## SUPPLIED DATA
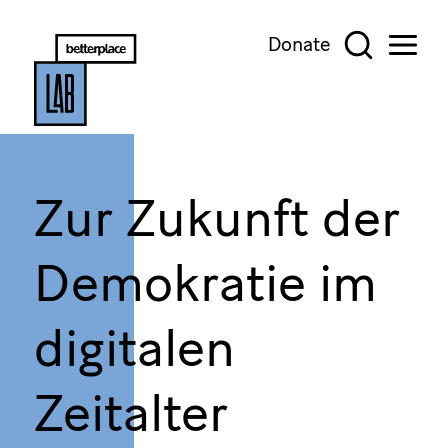
Donate
Zur Zukunft der
Demokratie im
digitalen
Zeitalter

## PROBLEM TO SOLVE
Since pictures are not part of the copy, set down only the remaining data exactly.

## TASK SOLUTION
Donate
Zur Zukunft der
Demokratie im
digitalen
Zeitalter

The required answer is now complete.